▶ Work to complete
The whole listing below should be duplicated exactly, with nothing left out.

-- Opening Marker --

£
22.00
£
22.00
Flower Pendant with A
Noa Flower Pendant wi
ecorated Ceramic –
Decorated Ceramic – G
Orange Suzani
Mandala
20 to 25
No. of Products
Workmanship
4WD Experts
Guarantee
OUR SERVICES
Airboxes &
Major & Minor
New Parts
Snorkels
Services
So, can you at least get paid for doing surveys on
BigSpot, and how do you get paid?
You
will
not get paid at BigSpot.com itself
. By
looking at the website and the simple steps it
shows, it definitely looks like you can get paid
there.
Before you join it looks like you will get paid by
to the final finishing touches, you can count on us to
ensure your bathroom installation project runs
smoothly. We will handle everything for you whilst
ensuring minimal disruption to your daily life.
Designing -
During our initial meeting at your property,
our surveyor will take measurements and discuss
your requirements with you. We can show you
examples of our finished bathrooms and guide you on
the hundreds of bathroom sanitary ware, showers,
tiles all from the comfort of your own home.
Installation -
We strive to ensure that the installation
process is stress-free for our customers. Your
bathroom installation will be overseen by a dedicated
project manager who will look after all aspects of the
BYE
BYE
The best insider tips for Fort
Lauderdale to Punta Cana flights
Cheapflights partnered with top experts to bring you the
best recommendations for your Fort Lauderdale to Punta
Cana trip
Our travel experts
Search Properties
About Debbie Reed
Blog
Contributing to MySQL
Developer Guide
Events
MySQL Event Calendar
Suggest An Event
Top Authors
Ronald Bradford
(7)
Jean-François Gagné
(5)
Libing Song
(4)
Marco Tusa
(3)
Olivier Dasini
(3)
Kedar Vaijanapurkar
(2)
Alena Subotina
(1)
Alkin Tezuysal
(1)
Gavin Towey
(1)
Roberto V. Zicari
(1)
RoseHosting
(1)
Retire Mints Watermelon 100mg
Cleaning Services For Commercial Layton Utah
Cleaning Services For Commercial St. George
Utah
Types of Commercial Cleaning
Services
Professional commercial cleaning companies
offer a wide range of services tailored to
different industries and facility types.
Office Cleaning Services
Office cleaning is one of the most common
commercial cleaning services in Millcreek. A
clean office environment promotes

-- Closing Marker --

▶ Exercise solution
£
22.00
£
22.00
Flower Pendant with A
Noa Flower Pendant wi
ecorated Ceramic –
Decorated Ceramic – G
Orange Suzani
Mandala
20 to 25
No. of Products
Workmanship
4WD Experts
Guarantee
OUR SERVICES
Airboxes &
Major & Minor
New Parts
Snorkels
Services
So, can you at least get paid for doing surveys on
BigSpot, and how do you get paid?
You
will
not get paid at BigSpot.com itself
. By
looking at the website and the simple steps it
shows, it definitely looks like you can get paid
there.
Before you join it looks like you will get paid by
to the final finishing touches, you can count on us to
ensure your bathroom installation project runs
smoothly. We will handle everything for you whilst
ensuring minimal disruption to your daily life.
Designing -
During our initial meeting at your property,
our surveyor will take measurements and discuss
your requirements with you. We can show you
examples of our finished bathrooms and guide you on
the hundreds of bathroom sanitary ware, showers,
tiles all from the comfort of your own home.
Installation -
We strive to ensure that the installation
process is stress-free for our customers. Your
bathroom installation will be overseen by a dedicated
project manager who will look after all aspects of the
BYE
BYE
The best insider tips for Fort
Lauderdale to Punta Cana flights
Cheapflights partnered with top experts to bring you the
best recommendations for your Fort Lauderdale to Punta
Cana trip
Our travel experts
Search Properties
About Debbie Reed
Blog
Contributing to MySQL
Developer Guide
Events
MySQL Event Calendar
Suggest An Event
Top Authors
Ronald Bradford
(7)
Jean-François Gagné
(5)
Libing Song
(4)
Marco Tusa
(3)
Olivier Dasini
(3)
Kedar Vaijanapurkar
(2)
Alena Subotina
(1)
Alkin Tezuysal
(1)
Gavin Towey
(1)
Roberto V. Zicari
(1)
RoseHosting
(1)
Retire Mints Watermelon 100mg
Cleaning Services For Commercial Layton Utah
Cleaning Services For Commercial St. George
Utah
Types of Commercial Cleaning
Services
Professional commercial cleaning companies
offer a wide range of services tailored to
different industries and facility types.
Office Cleaning Services
Office cleaning is one of the most common
commercial cleaning services in Millcreek. A
clean office environment promotes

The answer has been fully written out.